On the other hand, I can see the ability to attract a partner purely on the CPI/TH1902 combo changing the entire dynamic in cold tumors if the data holds up strongly. We'll see what it is next week. Reason being we have plenty of examples specifically in the PDC area of companies partnering off pre-clinical data in very specific uses/tumors/combos where they can get in early and cheap and drive a deal to their liking. Bicycle did that with a few indications. Let's face it, THTX will take any reasonable deal and try to "circumscribe" it to keep it very specific as it would finally lend credibility to the Sort1 platform. Let alone, they need the money! I'm fine with that since it wouldn't be giving away the whole platform, hopefully just the immunotherapy combo side. Anyway, getting way ahead of it without seeing if these numbers are statistically significant and very strong. I assume since they said they've never reached out domestically to any partner (only China), that this would be one more angle to put on the partnership discussion table if it gets to that, which I hope it does.

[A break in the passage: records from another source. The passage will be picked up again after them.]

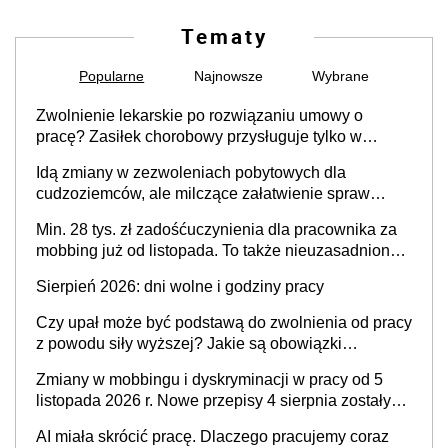
Tematy
Popularne
Najnowsze
Wybrane
Zwolnienie lekarskie po rozwiązaniu umowy o
pracę? Zasiłek chorobowy przysługuje tylko w
przypadku zachorowania w ciągu 14 dni od ustania
Idą zmiany w zezwoleniach pobytowych dla
stosunku pracy
cudzoziemców, ale milczące załatwienie spraw
przewidziano tylko dla wybranych
Min. 28 tys. zł zadośćuczynienia dla pracownika za
mobbing już od listopada. To także nieuzasadniona
krytyka i izolowanie z zespołu
Sierpień 2026: dni wolne i godziny pracy
Czy upał może być podstawą do zwolnienia od pracy
z powodu siły wyższej? Jakie są obowiązki
pracodawcy
Zmiany w mobbingu i dyskryminacji w pracy od 5
listopada 2026 r. Nowe przepisy 4 sierpnia zostały
ogłoszone w Dzienniku Ustaw
AI miała skrócić pracę. Dlaczego pracujemy coraz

One thing about opening up partnering opportunities in North Amer, there's a whole lot more companies vying in the marketplace, relying on these kind of partnerships for future growth (the "shrink the RD dept" factor), have money specifically for deals like this, and would need to beat their competitors to the table. Two big "ifs", but if the data is solid, if they can negotiate smartly, they may be able to move it ahead quicker than expected regardless of waiting around for a restarted monotherapy result trial. It still may be a novel and exciting enough finding to explore clinically. The dose level was half the normal dose of docetaxel, so in a much "safer" level according the the original dosage trial data where there were no SAEs at the 150-200 levels. So you could trial it just based on that safety signal, regardless of current efficacy issues. They'd be nice to see, but maybe not necessary. THTX should tell us more on that though as I'm purely guessing.